WORK ORDER: Taking the listing below, restate word for word each line from the line with "498 (190, 2493)" to the line with "356 (42, 2445)", ends included, and stop there.

AVAILABLE DATA:

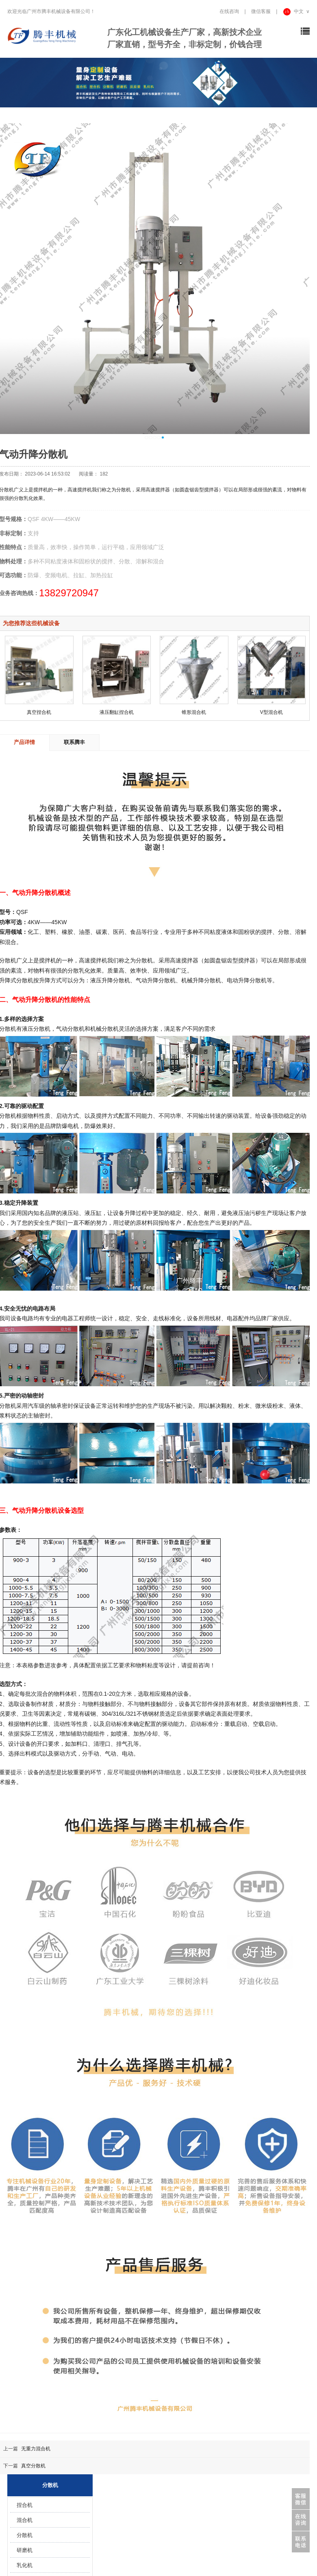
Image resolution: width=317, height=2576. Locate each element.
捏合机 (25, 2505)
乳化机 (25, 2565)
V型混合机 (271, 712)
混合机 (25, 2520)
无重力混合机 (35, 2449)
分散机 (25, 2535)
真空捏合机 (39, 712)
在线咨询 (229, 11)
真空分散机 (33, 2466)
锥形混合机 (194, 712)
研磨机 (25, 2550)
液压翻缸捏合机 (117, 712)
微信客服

---

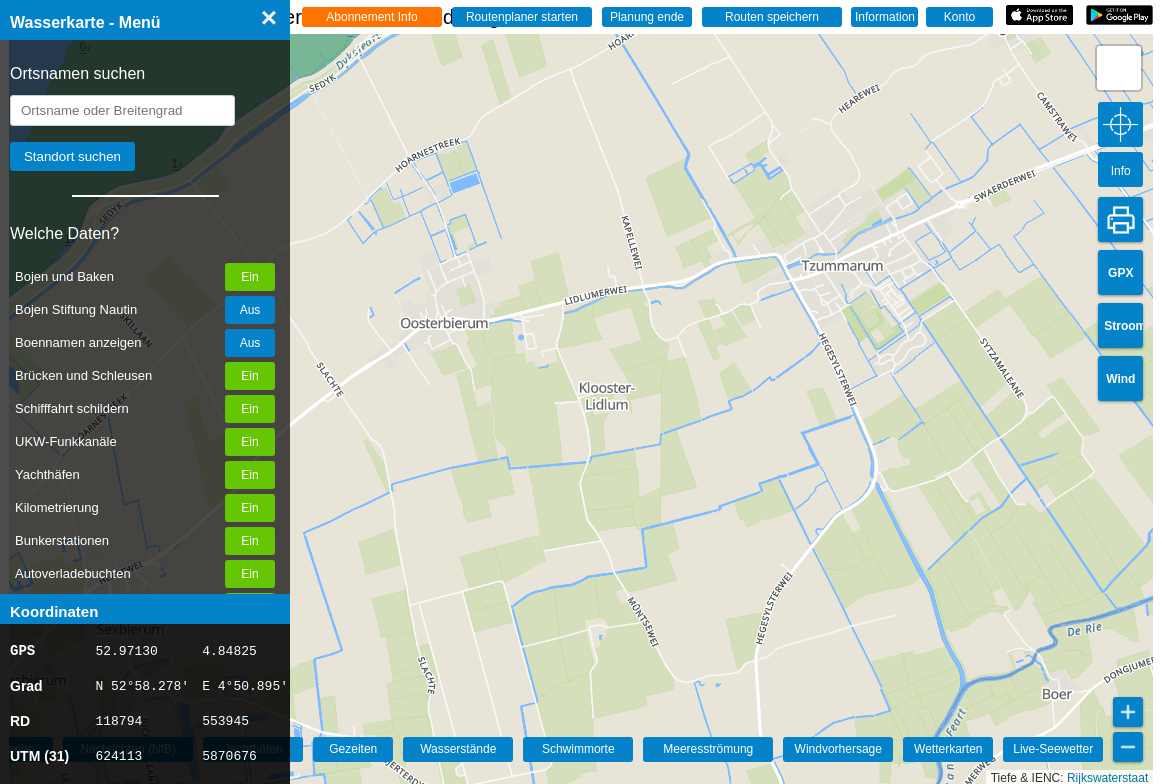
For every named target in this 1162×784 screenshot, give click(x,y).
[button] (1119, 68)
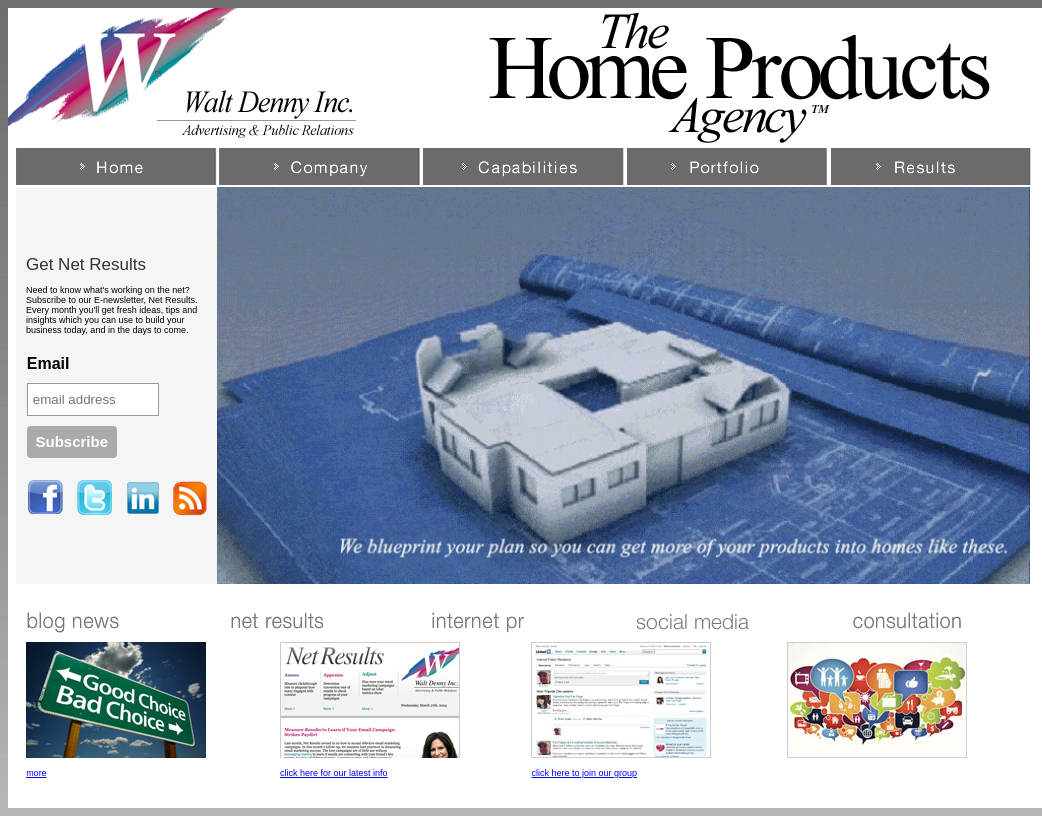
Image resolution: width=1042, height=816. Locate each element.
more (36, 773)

---

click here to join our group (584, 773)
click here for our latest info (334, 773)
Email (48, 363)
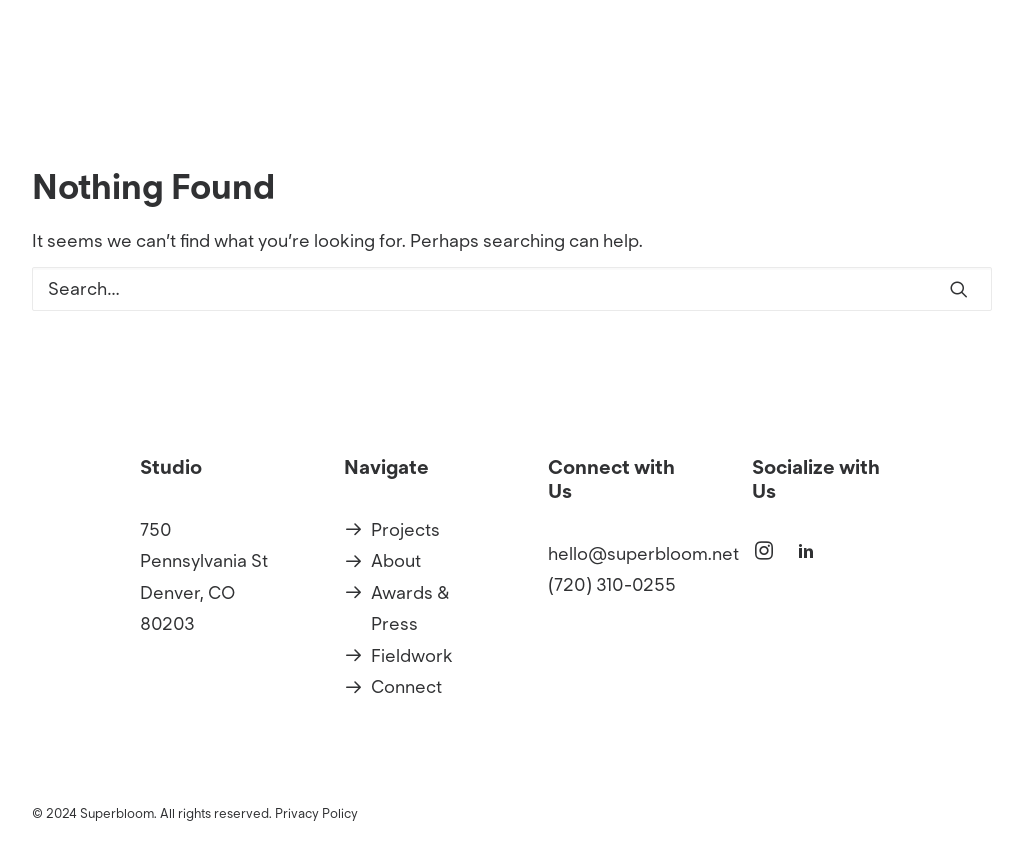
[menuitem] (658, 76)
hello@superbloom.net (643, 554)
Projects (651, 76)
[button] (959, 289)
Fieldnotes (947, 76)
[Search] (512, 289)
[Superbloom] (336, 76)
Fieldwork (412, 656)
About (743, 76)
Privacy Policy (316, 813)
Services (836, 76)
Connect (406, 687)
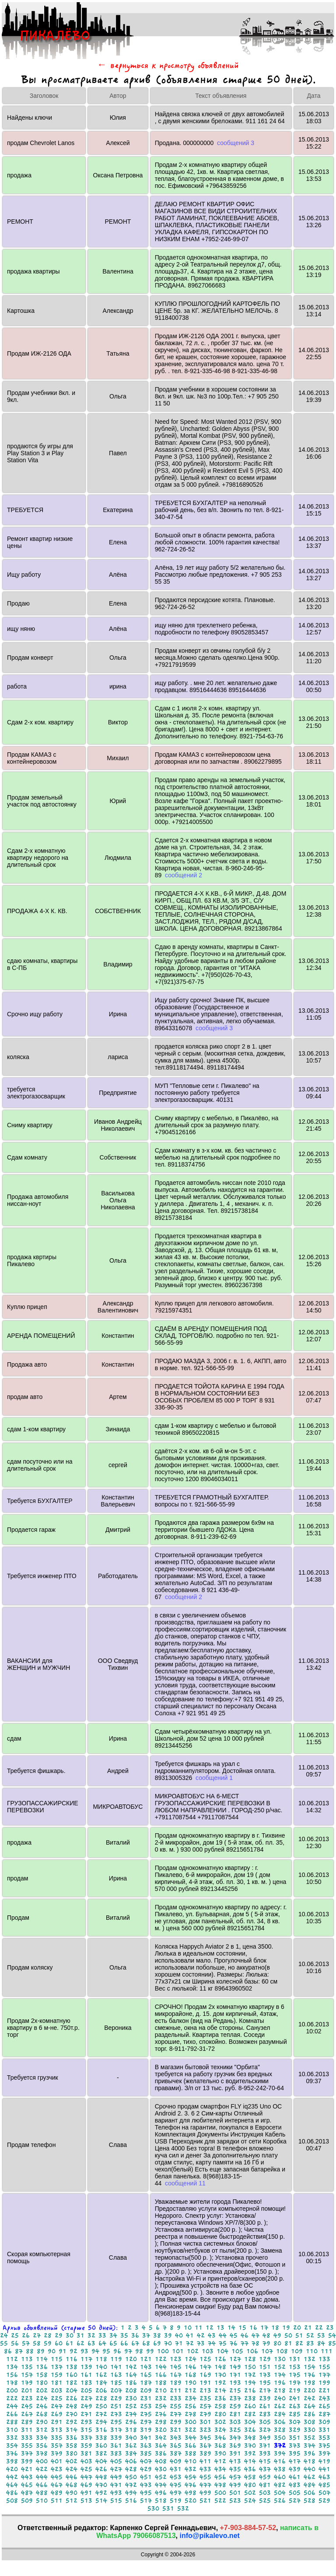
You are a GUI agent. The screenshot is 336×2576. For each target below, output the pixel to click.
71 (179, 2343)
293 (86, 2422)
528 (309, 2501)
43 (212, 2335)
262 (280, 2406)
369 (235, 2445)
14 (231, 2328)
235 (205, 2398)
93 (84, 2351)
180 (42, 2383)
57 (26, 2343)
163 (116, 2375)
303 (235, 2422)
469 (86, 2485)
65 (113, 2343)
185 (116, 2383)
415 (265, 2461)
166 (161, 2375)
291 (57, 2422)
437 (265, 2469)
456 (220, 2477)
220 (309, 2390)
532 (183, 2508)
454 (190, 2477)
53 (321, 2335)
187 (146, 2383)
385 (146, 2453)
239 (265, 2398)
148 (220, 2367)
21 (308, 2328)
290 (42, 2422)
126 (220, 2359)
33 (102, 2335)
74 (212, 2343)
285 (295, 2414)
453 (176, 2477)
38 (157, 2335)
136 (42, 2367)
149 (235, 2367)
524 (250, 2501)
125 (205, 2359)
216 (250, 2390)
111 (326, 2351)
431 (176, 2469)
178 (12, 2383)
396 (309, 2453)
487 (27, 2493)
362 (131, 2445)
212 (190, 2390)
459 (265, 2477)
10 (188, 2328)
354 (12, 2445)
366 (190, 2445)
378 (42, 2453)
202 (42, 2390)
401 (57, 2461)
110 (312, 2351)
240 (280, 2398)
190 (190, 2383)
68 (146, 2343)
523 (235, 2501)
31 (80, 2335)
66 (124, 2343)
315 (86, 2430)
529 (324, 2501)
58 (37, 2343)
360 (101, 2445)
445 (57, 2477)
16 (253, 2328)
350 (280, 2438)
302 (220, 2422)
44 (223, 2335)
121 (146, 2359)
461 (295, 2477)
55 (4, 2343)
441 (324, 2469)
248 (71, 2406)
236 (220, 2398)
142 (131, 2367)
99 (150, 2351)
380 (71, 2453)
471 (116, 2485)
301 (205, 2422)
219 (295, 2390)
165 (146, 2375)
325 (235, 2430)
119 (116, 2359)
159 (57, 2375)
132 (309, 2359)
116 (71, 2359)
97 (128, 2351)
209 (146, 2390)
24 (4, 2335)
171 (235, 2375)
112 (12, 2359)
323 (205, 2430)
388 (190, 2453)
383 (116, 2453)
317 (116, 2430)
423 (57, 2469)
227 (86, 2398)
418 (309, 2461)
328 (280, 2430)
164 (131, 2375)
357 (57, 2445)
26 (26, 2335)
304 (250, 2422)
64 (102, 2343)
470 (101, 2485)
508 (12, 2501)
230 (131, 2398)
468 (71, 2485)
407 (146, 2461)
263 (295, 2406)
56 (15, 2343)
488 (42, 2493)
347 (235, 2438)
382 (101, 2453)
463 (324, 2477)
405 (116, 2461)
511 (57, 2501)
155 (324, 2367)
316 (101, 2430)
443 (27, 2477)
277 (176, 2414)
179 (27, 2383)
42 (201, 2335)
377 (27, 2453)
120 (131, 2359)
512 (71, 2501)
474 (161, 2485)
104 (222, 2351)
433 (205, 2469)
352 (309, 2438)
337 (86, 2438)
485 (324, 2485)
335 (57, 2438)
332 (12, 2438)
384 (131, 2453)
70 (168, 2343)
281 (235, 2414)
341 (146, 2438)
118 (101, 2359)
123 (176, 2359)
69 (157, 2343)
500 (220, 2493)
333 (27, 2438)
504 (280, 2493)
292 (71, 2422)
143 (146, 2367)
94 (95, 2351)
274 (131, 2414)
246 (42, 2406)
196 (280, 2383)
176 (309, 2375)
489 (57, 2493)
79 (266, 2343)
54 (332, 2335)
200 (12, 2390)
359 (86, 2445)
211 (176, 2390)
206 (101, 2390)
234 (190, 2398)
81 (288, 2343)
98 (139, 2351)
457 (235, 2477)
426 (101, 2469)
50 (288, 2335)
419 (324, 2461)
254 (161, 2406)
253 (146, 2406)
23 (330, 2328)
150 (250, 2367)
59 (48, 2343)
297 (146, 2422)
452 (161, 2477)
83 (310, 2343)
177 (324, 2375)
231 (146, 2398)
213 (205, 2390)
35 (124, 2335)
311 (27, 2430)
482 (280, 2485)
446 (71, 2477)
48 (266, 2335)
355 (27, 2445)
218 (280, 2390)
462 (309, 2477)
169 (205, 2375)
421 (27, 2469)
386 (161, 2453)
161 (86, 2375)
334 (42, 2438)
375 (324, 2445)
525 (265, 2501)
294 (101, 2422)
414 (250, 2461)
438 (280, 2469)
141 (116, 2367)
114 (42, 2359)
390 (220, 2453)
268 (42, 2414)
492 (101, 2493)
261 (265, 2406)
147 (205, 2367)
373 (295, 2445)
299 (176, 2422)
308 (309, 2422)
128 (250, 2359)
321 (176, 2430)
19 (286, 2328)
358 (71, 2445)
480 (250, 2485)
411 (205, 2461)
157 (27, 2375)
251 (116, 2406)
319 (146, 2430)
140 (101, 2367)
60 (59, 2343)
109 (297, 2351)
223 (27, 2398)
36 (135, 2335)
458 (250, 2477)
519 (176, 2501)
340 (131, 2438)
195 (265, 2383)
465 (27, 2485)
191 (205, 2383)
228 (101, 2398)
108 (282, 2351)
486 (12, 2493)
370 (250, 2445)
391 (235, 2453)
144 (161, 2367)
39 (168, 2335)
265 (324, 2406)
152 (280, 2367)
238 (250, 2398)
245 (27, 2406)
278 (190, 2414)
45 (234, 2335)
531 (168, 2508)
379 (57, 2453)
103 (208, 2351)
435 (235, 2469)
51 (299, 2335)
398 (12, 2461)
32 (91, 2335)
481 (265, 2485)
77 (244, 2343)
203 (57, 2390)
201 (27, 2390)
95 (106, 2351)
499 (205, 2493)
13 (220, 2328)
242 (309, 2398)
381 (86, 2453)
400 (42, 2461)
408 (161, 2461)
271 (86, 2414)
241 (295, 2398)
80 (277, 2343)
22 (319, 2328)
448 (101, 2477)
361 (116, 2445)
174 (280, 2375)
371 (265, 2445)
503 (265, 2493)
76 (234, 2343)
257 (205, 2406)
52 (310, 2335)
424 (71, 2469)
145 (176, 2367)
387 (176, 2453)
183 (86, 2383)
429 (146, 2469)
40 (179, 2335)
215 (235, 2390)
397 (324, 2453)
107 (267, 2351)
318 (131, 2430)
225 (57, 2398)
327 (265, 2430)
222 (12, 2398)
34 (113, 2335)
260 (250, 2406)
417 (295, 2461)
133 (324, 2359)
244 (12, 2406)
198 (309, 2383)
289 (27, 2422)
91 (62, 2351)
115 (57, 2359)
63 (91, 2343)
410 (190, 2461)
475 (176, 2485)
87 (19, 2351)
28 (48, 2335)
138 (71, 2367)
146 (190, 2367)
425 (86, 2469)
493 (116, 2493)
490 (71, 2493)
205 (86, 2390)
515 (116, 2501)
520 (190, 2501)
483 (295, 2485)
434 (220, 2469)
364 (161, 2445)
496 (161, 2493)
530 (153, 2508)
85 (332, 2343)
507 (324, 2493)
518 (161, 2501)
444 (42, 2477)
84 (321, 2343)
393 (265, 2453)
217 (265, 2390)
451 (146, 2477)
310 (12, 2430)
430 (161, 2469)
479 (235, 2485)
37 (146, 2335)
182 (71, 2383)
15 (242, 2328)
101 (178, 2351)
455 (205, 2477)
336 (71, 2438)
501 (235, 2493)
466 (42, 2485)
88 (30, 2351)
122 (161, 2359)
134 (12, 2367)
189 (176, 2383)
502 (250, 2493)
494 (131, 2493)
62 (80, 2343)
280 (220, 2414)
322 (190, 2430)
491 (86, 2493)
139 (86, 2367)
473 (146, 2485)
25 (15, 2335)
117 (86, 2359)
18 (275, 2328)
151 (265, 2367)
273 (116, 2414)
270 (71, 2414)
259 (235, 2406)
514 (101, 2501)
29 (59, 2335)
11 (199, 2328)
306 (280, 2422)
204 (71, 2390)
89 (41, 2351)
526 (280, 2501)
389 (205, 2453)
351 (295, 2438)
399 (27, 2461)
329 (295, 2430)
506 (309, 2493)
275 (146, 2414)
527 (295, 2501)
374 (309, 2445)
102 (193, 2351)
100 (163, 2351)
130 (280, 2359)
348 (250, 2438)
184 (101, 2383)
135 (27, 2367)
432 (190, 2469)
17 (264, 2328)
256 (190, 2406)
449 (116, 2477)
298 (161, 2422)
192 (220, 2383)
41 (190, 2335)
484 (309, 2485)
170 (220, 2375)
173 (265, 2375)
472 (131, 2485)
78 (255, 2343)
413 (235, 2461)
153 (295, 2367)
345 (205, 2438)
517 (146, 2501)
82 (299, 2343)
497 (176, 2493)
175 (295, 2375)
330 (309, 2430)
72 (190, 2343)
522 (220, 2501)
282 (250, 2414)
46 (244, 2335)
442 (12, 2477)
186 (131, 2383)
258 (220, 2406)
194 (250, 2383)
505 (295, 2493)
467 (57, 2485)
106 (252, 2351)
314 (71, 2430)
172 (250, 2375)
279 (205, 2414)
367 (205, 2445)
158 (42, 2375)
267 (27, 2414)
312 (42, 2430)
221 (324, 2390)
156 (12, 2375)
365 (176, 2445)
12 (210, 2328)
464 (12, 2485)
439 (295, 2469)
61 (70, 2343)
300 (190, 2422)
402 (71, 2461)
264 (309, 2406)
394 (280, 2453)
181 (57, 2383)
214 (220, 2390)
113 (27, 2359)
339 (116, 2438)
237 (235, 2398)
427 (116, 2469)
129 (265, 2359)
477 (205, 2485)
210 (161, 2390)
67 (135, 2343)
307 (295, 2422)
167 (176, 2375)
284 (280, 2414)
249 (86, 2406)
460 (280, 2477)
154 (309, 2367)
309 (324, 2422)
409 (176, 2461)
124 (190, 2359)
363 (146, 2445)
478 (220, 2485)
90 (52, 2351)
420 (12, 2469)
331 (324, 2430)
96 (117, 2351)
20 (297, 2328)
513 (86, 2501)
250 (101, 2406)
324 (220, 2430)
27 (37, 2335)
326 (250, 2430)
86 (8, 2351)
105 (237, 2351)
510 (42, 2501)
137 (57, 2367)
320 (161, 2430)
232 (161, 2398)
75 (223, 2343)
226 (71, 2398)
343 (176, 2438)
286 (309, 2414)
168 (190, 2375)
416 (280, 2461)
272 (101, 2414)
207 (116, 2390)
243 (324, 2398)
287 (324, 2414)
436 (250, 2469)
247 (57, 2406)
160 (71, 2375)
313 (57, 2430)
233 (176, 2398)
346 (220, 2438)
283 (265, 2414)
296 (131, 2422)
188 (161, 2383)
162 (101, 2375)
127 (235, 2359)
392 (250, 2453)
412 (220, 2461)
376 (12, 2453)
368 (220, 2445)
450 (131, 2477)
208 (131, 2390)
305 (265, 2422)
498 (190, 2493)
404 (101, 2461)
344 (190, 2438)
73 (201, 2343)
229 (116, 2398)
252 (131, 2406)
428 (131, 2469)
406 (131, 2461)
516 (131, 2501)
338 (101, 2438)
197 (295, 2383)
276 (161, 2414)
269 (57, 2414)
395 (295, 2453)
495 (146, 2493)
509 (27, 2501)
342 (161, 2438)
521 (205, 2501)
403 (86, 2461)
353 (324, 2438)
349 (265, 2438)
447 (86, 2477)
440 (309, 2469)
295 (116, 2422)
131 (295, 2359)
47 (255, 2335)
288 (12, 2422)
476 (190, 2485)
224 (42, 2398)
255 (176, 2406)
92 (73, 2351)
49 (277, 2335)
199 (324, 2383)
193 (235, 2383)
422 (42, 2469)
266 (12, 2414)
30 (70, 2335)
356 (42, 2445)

THE ANSWER:
498 (190, 2493)
404 (101, 2461)
344 (190, 2438)
73 (201, 2343)
229 (116, 2398)
252 (131, 2406)
428 (131, 2469)
406 (131, 2461)
516 (131, 2501)
338 (101, 2438)
197 (295, 2383)
276 (161, 2414)
269 (57, 2414)
395 (295, 2453)
495 (146, 2493)
509 (27, 2501)
342 (161, 2438)
521 (205, 2501)
403 (86, 2461)
353 (324, 2438)
349 (265, 2438)
447 (86, 2477)
440 (309, 2469)
295 (116, 2422)
131 (295, 2359)
47 (255, 2335)
288 (12, 2422)
476 (190, 2485)
224 (42, 2398)
255 (176, 2406)
92 (73, 2351)
49 (277, 2335)
199 (324, 2383)
193 (235, 2383)
422 (42, 2469)
266 (12, 2414)
30 (70, 2335)
356 (42, 2445)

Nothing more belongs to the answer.